If neither provider has a key configured, the LLM call returns {:error, :not_configured}. The accessibility scanner records this as a scan failure for that scanner; the AI analyzer logs it and completes the scan with no AI scoring (findings are still saved with their default score: 0 priority).
API keys
LLM keys are stored centrally in the ai_provider_settings table, encrypted at rest via Krafter.Secrets, and loaded on every call by Krafter.AI.provider_api_key/1. There is currently no per-team BYOK (bring-your-own-key) — every team uses the platform-managed key.
The LLMClient.configured?/0 helper returns true when at least one provider (Anthropic or OpenAI) has an enabled key. Quota enforcement and gating in the audit context check this flag before charging quota.
Quotas
Three audit endpoints invoke Krafter.Audit.Helpers.ensure_ai_quota/2 before doing work that consumes the LLM:
| Endpoint | Quantity charged |
|---|---|
POST /audit/scans/run | 1 |
POST /audit/verifications/run | 1 |
POST /audit/reports/export | 1 |
The quota is enforced only when LLM is configured. If no provider key exists, calls succeed without consuming quota — useful for self-hosted deployments without an LLM key.
When the call would exceed the team's monthly cap, the controller returns 429 Too Many Requests with the standard envelope:
json
{
"data": null,
"meta": { "request_id": "..." },
"error": { "code": "quota_exceeded" }
}Monthly limits are plan-dependent (see Krafter.Billing.Plans — the :ai_audit_actions_monthly key). Teams can also have ai_audit_quota_override set on their team record to lift or replace the plan default. Reset is on the calendar-month boundary in UTC.
Token usage
Each LLM call returns {:ok, text, %{input_tokens: n, output_tokens: n}}. The numbers are logged but not yet surfaced in API responses or the billing dashboard — per-scan token cost reporting is tracked for a future release.
If you need to estimate cost, the dominant calls are:
- Accessibility scan: one Haiku call per page, with HTML truncated to 40 KB of input.
- AI analysis: one Sonnet call per scan, with input scaling linearly in the number of findings produced by the four scanners.
JSON parsing
Both call sites use LLMClient.complete_json/3, which parses the model output as JSON. The parser:
- Tries
Jason.decode/1on the trimmed response first. - Falls back to extracting from a fenced code block (
```json ... ```or``` ... ```) when the model wraps its answer. - Returns
{:error, :json_parse_failed}if neither succeeds — the calling worker logs and skips scoring without aborting the scan.

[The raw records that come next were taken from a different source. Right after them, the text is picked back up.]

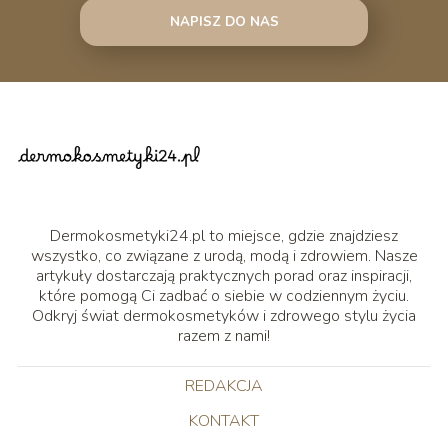
NAPISZ DO NAS
Dermokosmetyki24.pl to miejsce, gdzie znajdziesz
wszystko, co związane z urodą, modą i zdrowiem. Nasze
artykuły dostarczają praktycznych porad oraz inspiracji,
które pomogą Ci zadbać o siebie w codziennym życiu.
Odkryj świat dermokosmetyków i zdrowego stylu życia
razem z nami!
REDAKCJA
KONTAKT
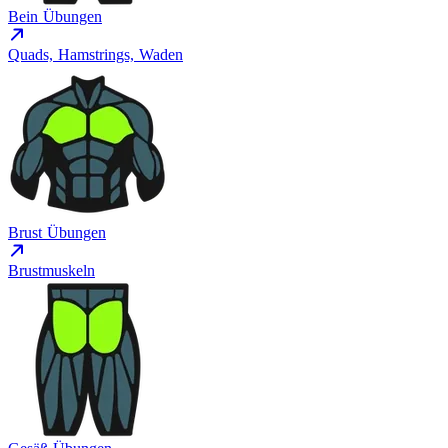
Bein Übungen
Quads, Hamstrings, Waden
Brust Übungen
Brustmuskeln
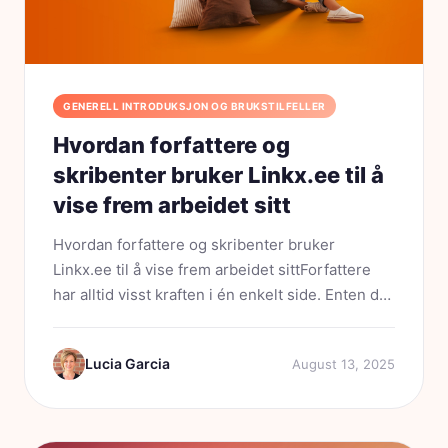
GENERELL INTRODUKSJON OG BRUKSTILFELLER
Hvordan forfattere og
skribenter bruker Linkx.ee til å
vise frem arbeidet sitt
Hvordan forfattere og skribenter bruker
Linkx.ee til å vise frem arbeidet sittForfattere
har alltid visst kraften i én enkelt side. Enten det
er en presentasjon, et kapittel eller en godt
plassert forfatterbio – måten du viser frem
Lucia Garcia
August 13, 2025
arbeidet ditt...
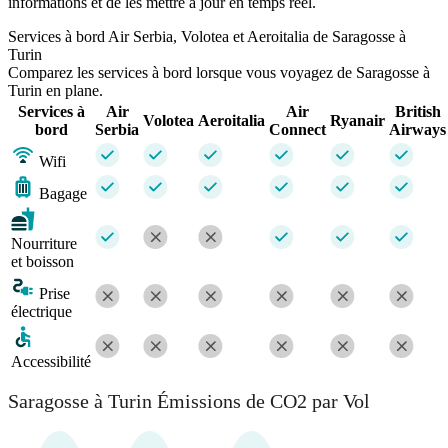
informations et de les mettre à jour en temps réel.
Services à bord Air Serbia, Volotea et Aeroitalia de Saragosse à
Turin
Comparez les services à bord lorsque vous voyagez de Saragosse à
Turin en plane.
Services à
Air
Air
British
Volotea
Aeroitalia
Ryanair
bord
Serbia
Connect
Airways
Wifi
Bagage
Nourriture
et boisson
Prise
électrique
Accessibilité
Saragosse à Turin Émissions de CO2 par Vol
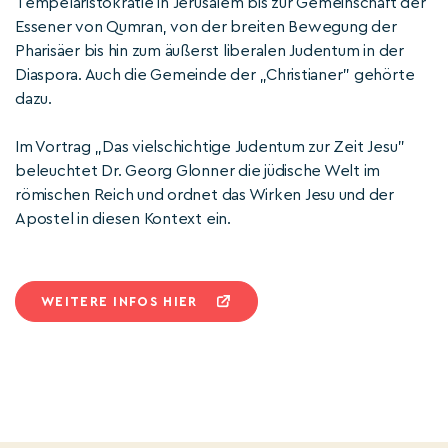
Tempelaristokratie in Jerusalem bis zur Gemeinschaft der
Essener von Qumran, von der breiten Bewegung der
Pharisäer bis hin zum äußerst liberalen Judentum in der
Diaspora. Auch die Gemeinde der „Christianer” gehörte
dazu.
Im Vortrag „Das vielschichtige Judentum zur Zeit Jesu”
beleuchtet Dr. Georg Glonner die jüdische Welt im
römischen Reich und ordnet das Wirken Jesu und der
Apostel in diesen Kontext ein.
WEITERE INFOS HIER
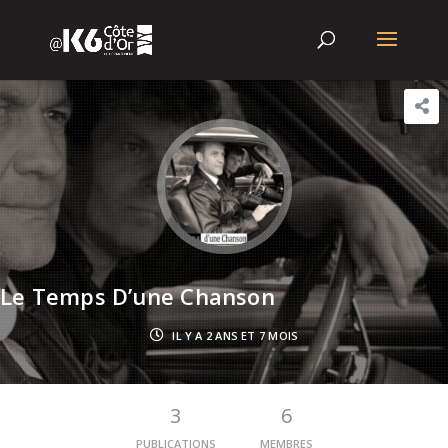
Le Temps D’une Chanson
IL Y A 2 ANS ET 7 MOIS
3
6
PUBLICATIONS
MEMBRES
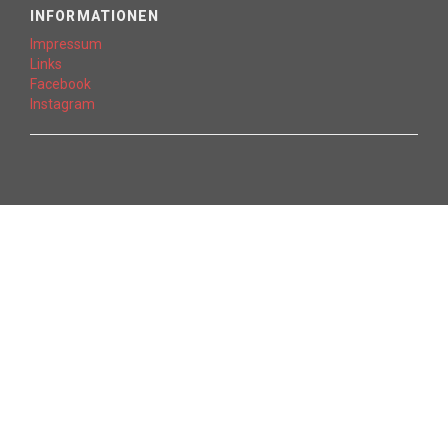
INFORMATIONEN
Impressum
Links
Facebook
Instagram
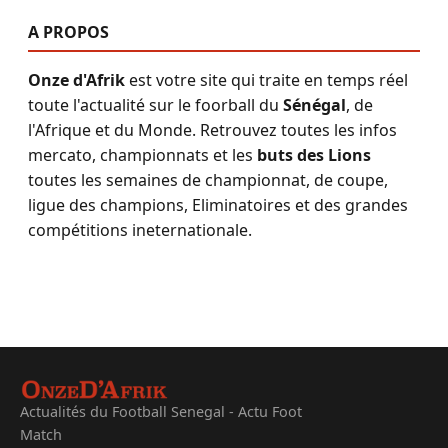
A PROPOS
Onze d'Afrik
est votre site qui traite en temps réel
toute l'actualité sur le foorball du
Sénégal
, de
l'Afrique et du Monde. Retrouvez toutes les infos
mercato, championnats et les
buts des Lions
toutes les semaines de championnat, de coupe,
ligue des champions, Eliminatoires et des grandes
compétitions ineternationale.
Actualités du Football Senegal - Actu Foot
Match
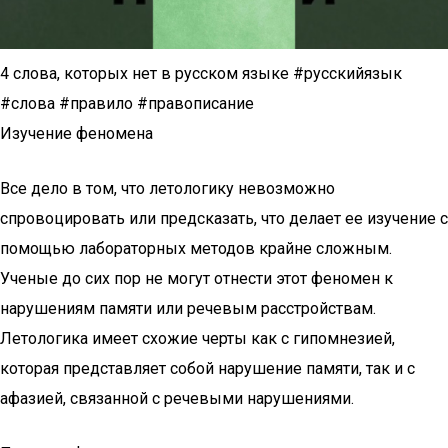
4 слова, которых нет в русском языке #русскийязык
#слова #правило #правописание
Изучение феномена
Все дело в том, что летологику невозможно
спровоцировать или предсказать, что делает ее изучение с
помощью лабораторных методов крайне сложным.
Ученые до сих пор не могут отнести этот феномен к
нарушениям памяти или речевым расстройствам.
Летологика имеет схожие черты как с гипомнезией,
которая представляет собой нарушение памяти, так и с
афазией, связанной с речевыми нарушениями.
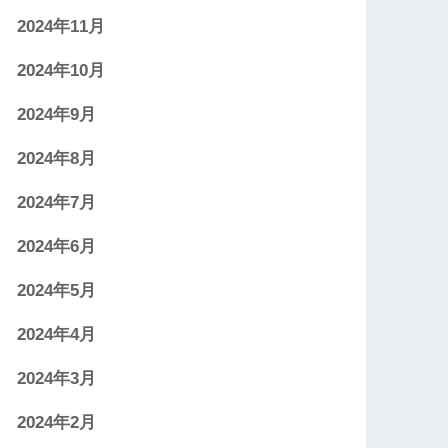
2024年11月
2024年10月
2024年9月
2024年8月
2024年7月
2024年6月
2024年5月
2024年4月
2024年3月
2024年2月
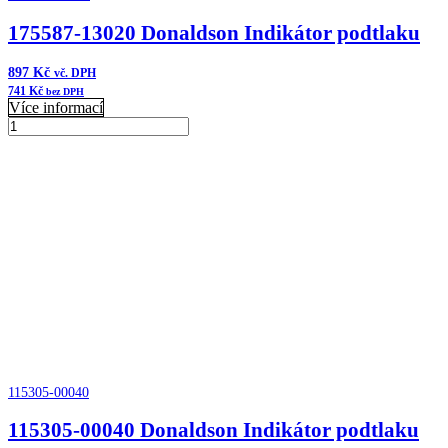
175587-13020 Donaldson Indikátor podtlaku
897
Kč
vč. DPH
741
Kč
bez DPH
Více informací
175587-
13020
Přidat do košíku
Donaldson
Indikátor
podtlaku
množství
115305-00040
115305-00040 Donaldson Indikátor podtlaku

This makes both Anthropic and OpenAI responses interchangeable; OpenAI more often wraps output in fences while Anthropic typically returns bare JSON.
Operational notes
- Timeouts:
receive_timeout: 60_000(60 s) on both providers. Longer-running calls fail and may fall back to OpenAI. - Max tokens: default 4096 output tokens per call; can be overridden per call via the
:max_tokensoption. - No streaming: responses are awaited in full. The AI analyzer is the longest single call (up to ~30 s for a finding-heavy scan).
- Logging: failures log the provider error body. Successful calls log only at info level.